Selon lui, les proches des patients refusent parfois de se plier aux règles d’accompagnement des malades. « La règle exige qu’un patient soit accompagné d’une seule personne lorsqu’il se rend à l’hôpital. Or, dans la pratique, ce n’est pas le cas. Certains patients sont parfois accompagnés de cinq personnes. Gérer une telle situation devient alors difficile », devait-il déclarer. Selon lui, il faut renforcer davantage la sécurité aux services des urgences et installer des caméras de surveillance, lesquelles devraient être directement reliées aux postes de police les plus proches. Cela permettra à la police, ditil, « d’agir promptement lorsqu’une agression est signalée ».
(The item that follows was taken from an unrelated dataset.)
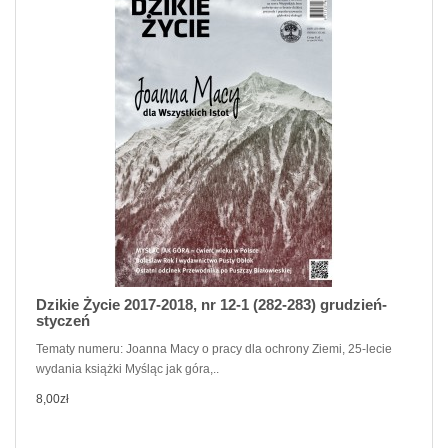
Dzikie Życie 2017-2018, nr 12-1 (282-283) grudzień-
styczeń
Tematy numeru: Joanna Macy o pracy dla ochrony Ziemi, 25-lecie
wydania książki Myśląc jak góra,..
8,00zł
Le président de la MHOA dit avoir adressé une lettre au ministère de la Santé depuis maintenant deux mois pour réclamer une rencontre, et ce afin de discuter de la situation qui prévaut dans les hôpitaux et d’aborder d’autres sujets actuellement en suspens. Ces derniers concernent entre autres les rémunérations liées aux heures de travail dans les hôpitaux. Cette épineuse question sera abordée cette semaine par le département de Conciliation et de Médiation du ministère du Travail et des Relations industrielles.

Du côté du ministère de la Santé, on dit également déplorer les agressions à l’encontre du personnel soignant dans les hôpitaux. Un proche du dossier explique : « Il faut que les gens sachent que le personnel soignant est là pour soigner les gens, et non pas pour se faire agresser dans l’exercice de leurs fonctions. » Il devait souligner que de nombreuses mesures ont été prises pour décourager les agressions à l’encontre du personnel soignant.
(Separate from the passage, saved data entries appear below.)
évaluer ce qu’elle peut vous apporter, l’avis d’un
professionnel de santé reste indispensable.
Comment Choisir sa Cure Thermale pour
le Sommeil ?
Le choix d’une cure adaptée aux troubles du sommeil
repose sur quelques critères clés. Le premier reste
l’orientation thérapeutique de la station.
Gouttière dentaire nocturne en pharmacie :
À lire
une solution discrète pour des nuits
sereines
Parmi elles, on compte la présence d’un policier au département des urgences, la mise sur pied d’un poste de police dans chaque hôpital et des affiches informant le public dans les hôpitaux que l’agression à l’encontre du personnel soignant en service est passible d’une peine d’emprisonnement. L’un des derniers cas d’agression physique rapportés à l’encontre d’un médecin remonte au 30 mai dernier, survenu à l’hôpital du Nord. Un patient avait alors giflé un médecin qui auscultait un patient. Arrêté, il a comparu en cour sous une accusation de “assaulting public official”.